I. STANDARD OF REVIEW
Under Federal Rule of Civil Procedure 8(a)(2), a pleading must contain “a
short and plain statement of the claim showing that the pleader is entitled to relief.”
“[T]he pleading standard Rule 8 announces does not require ‘detailed factual
allegations,’ but it demands more than an unadorned, the-defendant-unlawfullyharmed-me accusation.” Ashcroft v. Iqbal, 556 U.S. 662, 678 (2009) (citing Bell
Atl. Corp. v. Twombly, 550 U.S. 544, 555 (2007)). Mere “labels and conclusions”
or “a formulaic recitation of the elements of a cause of action” are insufficient.
Iqbal, 556 U.S. at 678 (citations and internal quotation marks omitted). “Nor does
a complaint suffice if it tenders ‘naked assertion[s]’ devoid of ‘further factual
enhancement.’” Id. (citing Bell Atl. Corp., 550 U.S. at 557).
Federal Rule of Civil Procedure 12(b)(6) permits dismissal when a
complaint fails to state a claim upon which relief can be granted. “To survive a
motion to dismiss, a complaint must contain sufficient factual matter, accepted as
true, to state a claim to relief that is plausible on its face.” Iqbal, 556 U.S. at 678
(citations and internal quotation marks omitted). A complaint states a facially
plausible claim for relief “when the plaintiff pleads factual content that allows the
court to draw the reasonable inference that the defendant is liable for the
misconduct alleged.” Id. (citation omitted). The complaint must establish “more
than a sheer possibility that a defendant has acted unlawfully.” Id.; see also Bell
Atl. Corp., 550 U.S. at 555 (“Factual allegations must be enough to raise a right to
relief above the speculative level.”). Ultimately, this inquiry is a “context-specific
task that requires the reviewing court to draw on its judicial experience and
common sense.” Iqbal, 556 U.S. at 679.
II. FACTUAL BACKGROUND
Oneonta employed Wall from November 1997 through July 17, 2014. Doc.

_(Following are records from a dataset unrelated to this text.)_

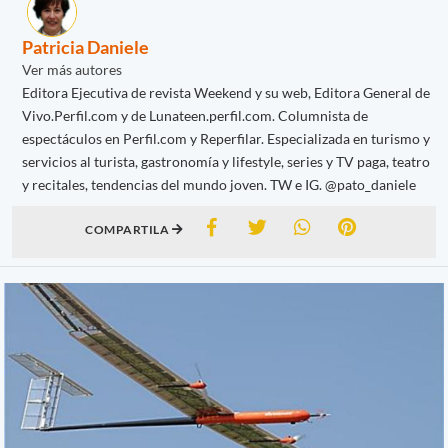
Patricia Daniele
Ver más autores
Editora Ejecutiva de revista Weekend y su web, Editora General de
Vivo.Perfil.com y de Lunateen.perfil.com. Columnista de
espectáculos en Perfil.com y Reperfilar. Especializada en turismo y
servicios al turista, gastronomía y lifestyle, series y TV paga, teatro
y recitales, tendencias del mundo joven. TW e IG. @pato_daniele
COMPARTILA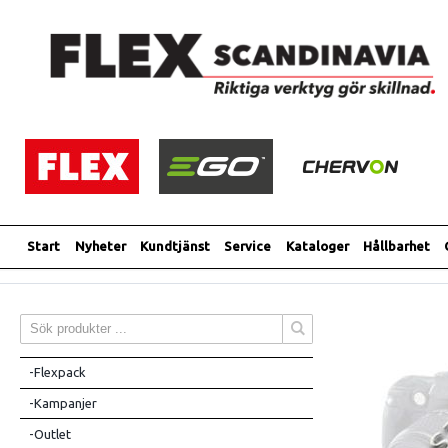
Start
Nyheter
Kundtjänst
Service
Kataloger
Hållbarhet
-Flexpack
-Kampanjer
-Outlet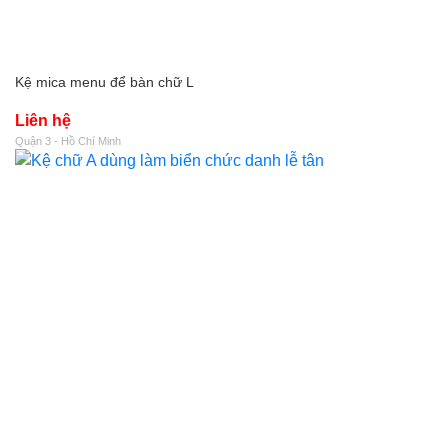
Kệ mica menu để bàn chữ L
Liên hệ
Quận 3 - Hồ Chí Minh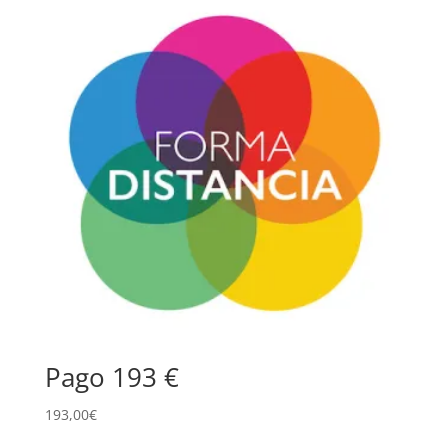
Pago 193 €
193,00
€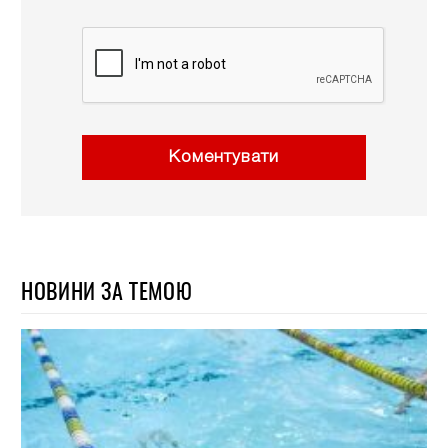
Коментувати
НОВИНИ ЗА ТЕМОЮ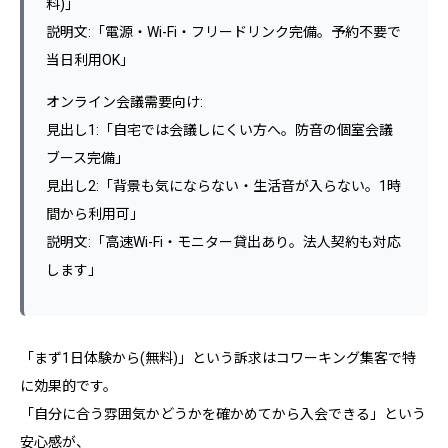
料)」
説明文:「電源・Wi-Fi・フリードリンク完備。予約不要で
当日利用OK」
オンライン会議需要向け:
見出し1:「自宅では会議しにくい方へ。防音の個室会議
ブース完備」
見出し2:「背景も気にならない・生活音が入らない。1時
間から利用可」
説明文:「高速Wi-Fi・モニター貸出あり。法人契約も対応
します」
「まず1日体験から(無料)」という訴求はコワーキング集客で特
に効果的です。
「自分に合う雰囲気かどうかを確かめてから入会できる」という
安心感が、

1 at 3. On December 2, 2014, Wall filed a charge of discrimination with the Equal
Employment Opportunity Commission alleging disability discrimination and
retaliation. Id. The parties ultimately resolved this charge by settlement. Id.
Allegedly, Oneonta retaliated against Wall for filing this EEOC charge by
engaging in the following conduct: (1) July 2015—deviating from city zoning
regulations to allow rental manufactured homes to occupy the lot next to Wall’s
property, causing his property to decrease in value, id. at 4-5; (2) December 7,
2015—discharging Wall’s spouse, Geneva Wall, from her position as Director of
Finance, id. at 5; (3) December 16, 2015—the city manager filed a criminal
complaint for harassment against Wall, which resulted in Wall’s arrest, id.; and (4)

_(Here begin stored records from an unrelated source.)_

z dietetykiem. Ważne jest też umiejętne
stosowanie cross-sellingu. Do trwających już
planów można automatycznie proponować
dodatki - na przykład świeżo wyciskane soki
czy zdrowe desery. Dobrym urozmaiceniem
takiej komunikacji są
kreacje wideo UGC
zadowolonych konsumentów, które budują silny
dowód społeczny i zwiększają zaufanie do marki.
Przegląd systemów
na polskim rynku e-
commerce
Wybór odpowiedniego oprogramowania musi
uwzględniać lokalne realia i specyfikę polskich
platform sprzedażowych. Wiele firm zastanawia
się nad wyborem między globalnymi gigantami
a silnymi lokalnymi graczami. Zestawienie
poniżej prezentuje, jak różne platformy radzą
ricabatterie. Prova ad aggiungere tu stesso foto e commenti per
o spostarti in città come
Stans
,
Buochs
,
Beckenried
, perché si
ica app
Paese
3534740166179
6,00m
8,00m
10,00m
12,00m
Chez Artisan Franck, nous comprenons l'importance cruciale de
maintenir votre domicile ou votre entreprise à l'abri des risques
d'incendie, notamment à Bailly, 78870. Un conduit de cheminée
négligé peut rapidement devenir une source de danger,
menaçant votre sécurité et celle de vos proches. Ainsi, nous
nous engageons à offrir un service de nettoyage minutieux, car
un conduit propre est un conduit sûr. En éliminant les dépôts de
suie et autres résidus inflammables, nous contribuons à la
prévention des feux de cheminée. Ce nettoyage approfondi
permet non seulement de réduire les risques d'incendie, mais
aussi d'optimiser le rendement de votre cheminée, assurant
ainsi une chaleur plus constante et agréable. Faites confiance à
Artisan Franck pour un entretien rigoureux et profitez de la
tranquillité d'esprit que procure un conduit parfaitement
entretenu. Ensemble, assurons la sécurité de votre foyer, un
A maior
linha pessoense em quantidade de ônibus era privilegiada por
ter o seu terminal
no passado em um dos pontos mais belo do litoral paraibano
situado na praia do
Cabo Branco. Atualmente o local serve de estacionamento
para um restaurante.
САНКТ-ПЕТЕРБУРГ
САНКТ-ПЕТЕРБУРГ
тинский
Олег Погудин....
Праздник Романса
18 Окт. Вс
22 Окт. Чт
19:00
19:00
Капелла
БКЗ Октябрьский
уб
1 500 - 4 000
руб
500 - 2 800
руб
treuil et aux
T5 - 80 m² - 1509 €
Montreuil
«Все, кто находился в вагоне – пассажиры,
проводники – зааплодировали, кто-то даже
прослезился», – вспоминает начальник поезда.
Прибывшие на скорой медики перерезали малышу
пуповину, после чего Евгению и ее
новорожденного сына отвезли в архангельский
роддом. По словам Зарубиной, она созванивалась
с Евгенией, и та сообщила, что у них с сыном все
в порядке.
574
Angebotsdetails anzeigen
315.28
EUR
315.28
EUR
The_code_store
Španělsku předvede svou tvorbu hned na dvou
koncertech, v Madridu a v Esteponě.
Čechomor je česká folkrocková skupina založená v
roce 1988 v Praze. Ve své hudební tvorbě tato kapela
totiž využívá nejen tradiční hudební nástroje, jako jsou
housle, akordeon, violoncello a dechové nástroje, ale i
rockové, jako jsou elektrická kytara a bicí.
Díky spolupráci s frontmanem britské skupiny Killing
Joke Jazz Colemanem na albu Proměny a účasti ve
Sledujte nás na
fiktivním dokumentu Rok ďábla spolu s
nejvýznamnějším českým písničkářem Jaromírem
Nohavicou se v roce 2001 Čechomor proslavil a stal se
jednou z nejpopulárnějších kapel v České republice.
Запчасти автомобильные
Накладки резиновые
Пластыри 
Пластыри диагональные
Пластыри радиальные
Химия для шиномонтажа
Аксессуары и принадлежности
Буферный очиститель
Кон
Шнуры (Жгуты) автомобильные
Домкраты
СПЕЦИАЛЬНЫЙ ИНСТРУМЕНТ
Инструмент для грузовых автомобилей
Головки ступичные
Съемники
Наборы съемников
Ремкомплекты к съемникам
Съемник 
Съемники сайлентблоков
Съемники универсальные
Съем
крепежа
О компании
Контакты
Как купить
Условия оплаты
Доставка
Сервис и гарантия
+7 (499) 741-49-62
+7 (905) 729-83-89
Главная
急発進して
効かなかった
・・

February 2016—filing a breach of contract action against Wall for violating the
terms of the settlement agreement, id. at 5-6.
As a result of these allegedly retaliatory acts, on March 25, 2016, Wall filed
a second EEOC charge alleging retaliation. Id. at 2. Wall filed this lawsuit after
obtaining a right to sue letter. Id. at 2-3.

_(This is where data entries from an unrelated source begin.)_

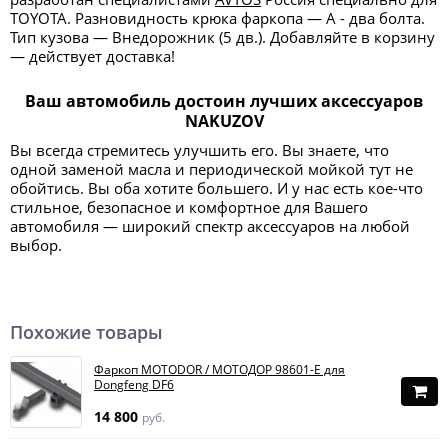
TOYOTA. Разновидность крюка фаркопа — А - два болта.
Тип кузова — Внедорожник (5 дв.). Добавляйте в корзину
— действует доставка!
Ваш автомобиль достоин лучших аксессуаров
NAKUZOV
Вы всегда стремитесь улучшить его. Вы знаете, что
одной заменой масла и периодической мойкой тут не
обойтись. Вы оба хотите большего. И у нас есть кое-что
стильное, безопасное и комфортное для Вашего
автомобиля — широкий спектр аксессуаров на любой
выбор.
Похожие товары
Фаркоп MOTODOR / МОТОДОР 98601-E для
Dongfeng DF6
14 800
руб.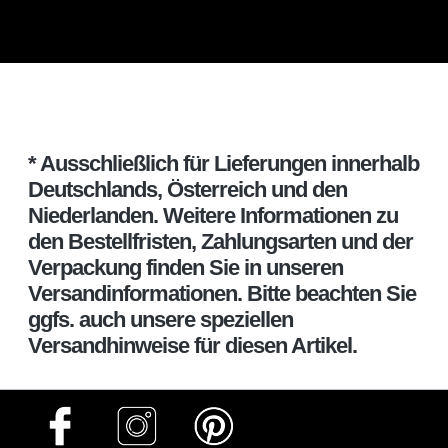
* Ausschließlich für Lieferungen innerhalb
Deutschlands, Österreich und den
Niederlanden. Weitere Informationen zu
den Bestellfristen, Zahlungsarten und der
Verpackung finden Sie in unseren
Versandinformationen. Bitte beachten Sie
ggfs. auch unsere speziellen
Versandhinweise für diesen Artikel.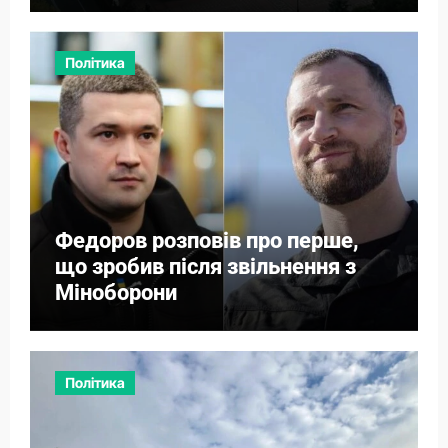
Політика
Федоров розповів про перше,
що зробив після звільнення з
Міноборони
Політика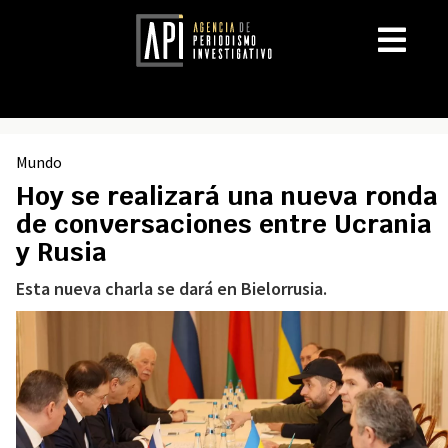
Mundo
Hoy se realizará una nueva ronda
de conversaciones entre Ucrania
y Rusia
Esta nueva charla se dará en Bielorrusia.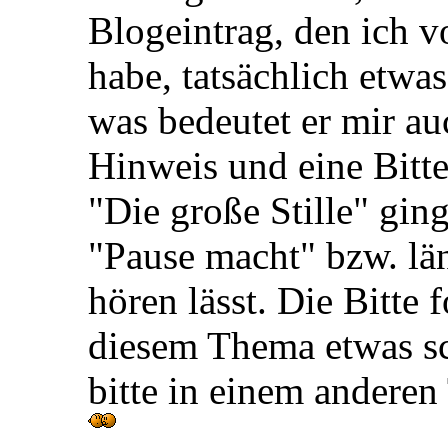
Blogeintrag, den ich v
habe, tatsächlich etwa
was bedeutet er mir a
Hinweis und eine Bitt
"Die große Stille" gi
"Pause macht" bzw. län
hören lässt. Die Bitte 
diesem Thema etwas sc
bitte in einem andere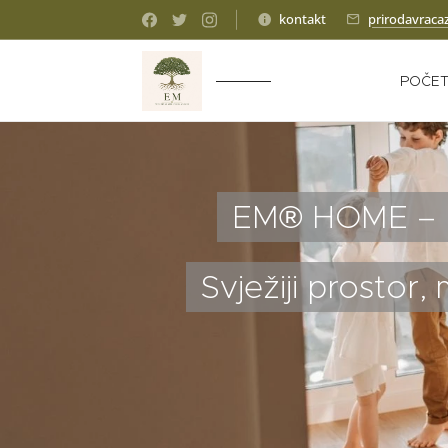
kontakt
prirodavraca
POČE
EM® HOME – pr
Svježiji prostor, 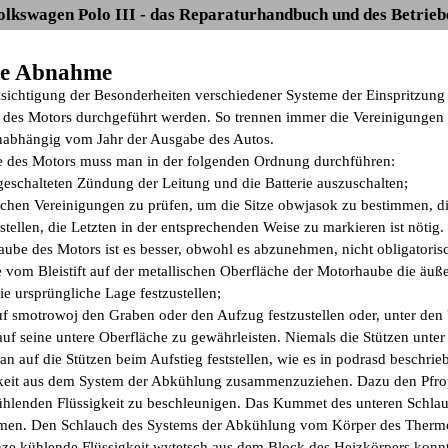
olkswagen Polo III - das Reparaturhandbuch und des Betrieb
Die Abnahme
sichtigung der Besonderheiten verschiedener Systeme der Einspritzung d
 des Motors durchgeführt werden. So trennen immer die Vereinigungen
nabhängig vom Jahr der Ausgabe des Autos.
 des Motors muss man in der folgenden Ordnung durchführen:
geschalteten Zündung der Leitung und die Batterie auszuschalten;
rischen Vereinigungen zu prüfen, um die Sitze obwjasok zu bestimmen, d
zustellen, die Letzten in der entsprechenden Weise zu markieren ist nöt
aube des Motors ist es besser, obwohl es abzunehmen, nicht obligatoris
 vom Bleistift auf der metallischen Oberfläche der Motorhaube die äu
e ursprüngliche Lage festzustellen;
uf smotrowoj den Graben oder den Aufzug festzustellen oder, unter den 
f seine untere Oberfläche zu gewährleisten. Niemals die Stützen unter d
 auf die Stützen beim Aufstieg feststellen, wie es in podrasd beschriebe
gkeit aus dem System der Abkühlung zusammenzuziehen. Dazu den Pfrop
ühlenden Flüssigkeit zu beschleunigen. Das Kummet des unteren Schla
en. Den Schlauch des Systems der Abkühlung vom Körper des Thermosta
nze kühlende Flüssigkeit wytetsch aus dem Block des Heizkörpers konnt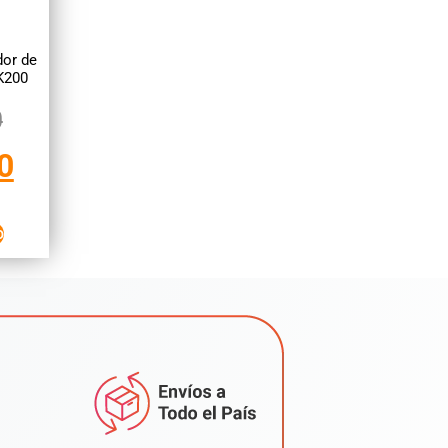
or de
K200
0
0
o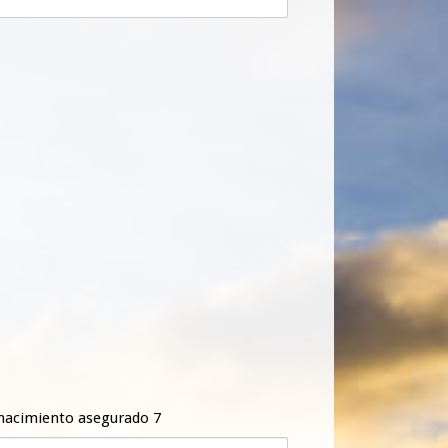
nacimiento asegurado 7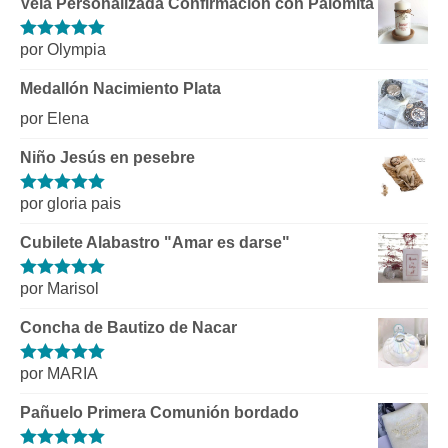
Vela Personalizada Confirmación con Palomita
por Olympia
Valorado con
5
de 5
Medallón Nacimiento Plata
por Elena
Niño Jesús en pesebre
por gloria pais
Valorado con
5
de 5
Cubilete Alabastro "Amar es darse"
por Marisol
Valorado con
5
de 5
Concha de Bautizo de Nacar
por MARIA
Valorado con
5
de 5
Pañuelo Primera Comunión bordado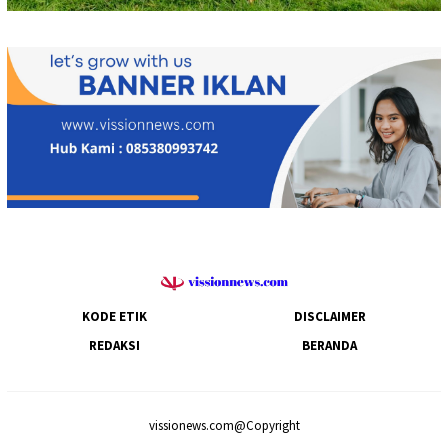
KODE ETIK
DISCLAIMER
REDAKSI
BERANDA
vissionews.com@Copyright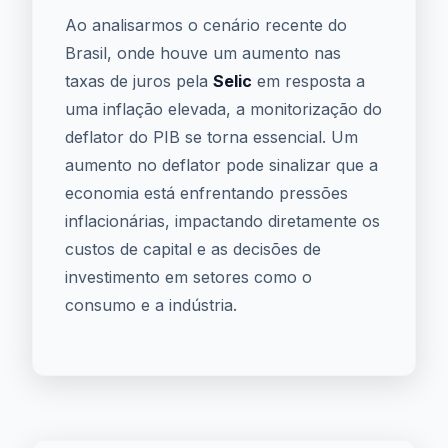
Ao analisarmos o cenário recente do
Brasil, onde houve um aumento nas
taxas de juros pela
Selic
em resposta a
uma inflação elevada, a monitorização do
deflator do PIB se torna essencial. Um
aumento no deflator pode sinalizar que a
economia está enfrentando pressões
inflacionárias, impactando diretamente os
custos de capital e as decisões de
investimento em setores como o
consumo e a indústria.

Oneonta has moved to dismiss, arguing primarily that Wall cannot establish
the necessary elements of his prima facie case. Doc. 7. To establish a prima facie
case of retaliation under the ADA, Wall must plausibly allege (1) statutorily
protected activity; (2) an adverse action; and (3) a causal link between the
protected expression and the adverse action. Stewart v. Happy Herman’s Cheshire
Bridge, Inc., 117 F.3d 1278, 1287 (11th Cir. 1997). Oneonta contends that Wall
cannot show causation because of the lack of temporal proximity between the first
EEOC charge, which Wall filed on December 14, 2014, and the alleged incidents
of retaliation, which occurred seven to fourteen months later. 1 Doc. 7 at 6-9.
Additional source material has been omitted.